Uyandığımda Demir'in odasında onun yatağındaydım her yer karanlıktı minik bi gece lambası yanıyordu sadece duvardaki saate baktım 21.45'ti biz eve gelirken saat 20.30'du başımın döndüğünü hatırlıyordum ama bu kadar uzun süre bayılmış olamazdım ayıldıysamda asla bu saatlerde uyuyamazdım. Ben bunları düşünürken Demir girdi içeri yavaşça ve ışığı açtı elinde küçük bir tepsi vardı. Doğrulup oturur pozisyona geldim. Demir elindeki tepsiyi odadaki tekerlekli masanın üzerine koydu" ilaçların komodinin üstünde yemeğini yiyince onlarıda iç"
"Ya sizin kafanızda bir problem mi var ben ne yaşadım biraz önce sizin yüzünüzden.Gelmiş bir de utanmadan polyannacılık yapıyorsunuz burda çocuk muyum ben böyle iki yalandan ilgilenmeyle yaptıklarınızı unutacağımı falan mı sanıyorsunuz?"
"Defne tamam anlıyorum kızgınsın haklısın ama başına gelenler benim suçum değil, benim planım değildi bu olanlar"

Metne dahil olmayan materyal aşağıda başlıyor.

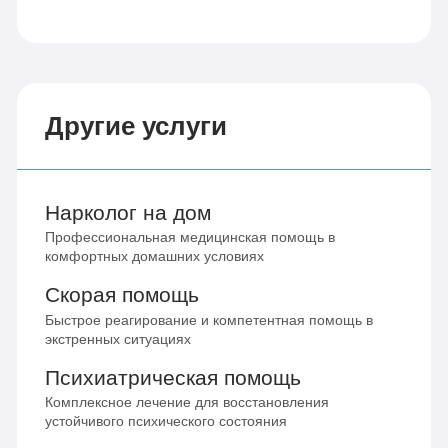
Другие услуги
Нарколог на дом
Профессиональная медицинская помощь в
комфортных домашних условиях
Скорая помощь
Быстрое реагирование и компетентная помощь в
экстренных ситуациях
Психиатрическая помощь
Комплексное лечение для восстановления
устойчивого психического состояния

"Hadi ya beni kandırıp bayıltan kimdi acaba?Tamam diyelimki bu olanlar senin planın değildi diyelim ki senin bu olanlarda bir parmağın yok peki bu olayı planlayıp uygulayanlara engel olmaya çalıştın mı?"
"Ne demek istiyosun yani"
"Şunu demek istiyorum öyle benim planım değildi diyerek kendini temize çıkaramazsın anladın mı beni?"
"Defne bak b-....."
"Kes sesini ben konuşuyorum, senin planın olmasa bile eğer olanlara engel olmaya çalışmadıysan bu senin suçun demektir ki senin planınsa da senin suçun demektir yani öyle hiç vicdanını rahatlatmaya çalışma benim bugün yaşadığım iğrençliklerden hepiniz sorumlusunuz . Bide alay eder gibi yemek ilaç falan getiriyorsunuz daha bi kaç saat önce ölüme terk etmediniz mi beni iş işten geçince mi aklınız başınıza geldi insanlık yapacağınız tuttu" gerçekten biraz olsun rahatlamış hissettim öfkemi Demir'e kusmuştum belki bu kadar lafı haketmemişti ama olsun bugün başıma gelenleri bende haketmemiştim.